Scan the records for the line containing "Program scen 1: Stora salen". From there through the last line, write out each line exactly.

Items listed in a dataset
---------------

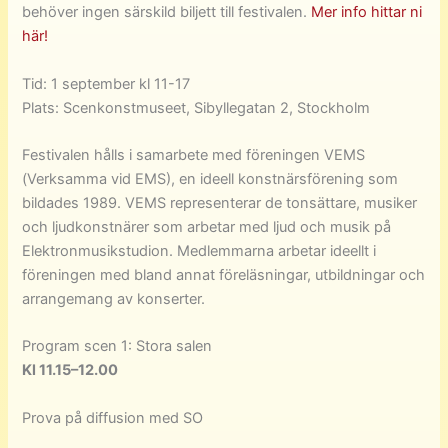
behöver ingen särskild biljett till festivalen.
Mer info hittar ni
här!
Tid: 1 september kl 11-17
Plats: Scenkonstmuseet, Sibyllegatan 2, Stockholm
Festivalen hålls i samarbete med föreningen VEMS
(Verksamma vid EMS), en ideell konstnärsförening som
bildades 1989. VEMS representerar de tonsättare, musiker
och ljudkonstnärer som arbetar med ljud och musik på
Elektronmusikstudion. Medlemmarna arbetar ideellt i
föreningen med bland annat föreläsningar, utbildningar och
arrangemang av konserter.
Program scen 1: Stora salen
Kl 11.15–12.00
Prova på diffusion med SO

---------------

(Reply)
Program scen 1: Stora salen
Kl 11.15–12.00
Prova på diffusion med SO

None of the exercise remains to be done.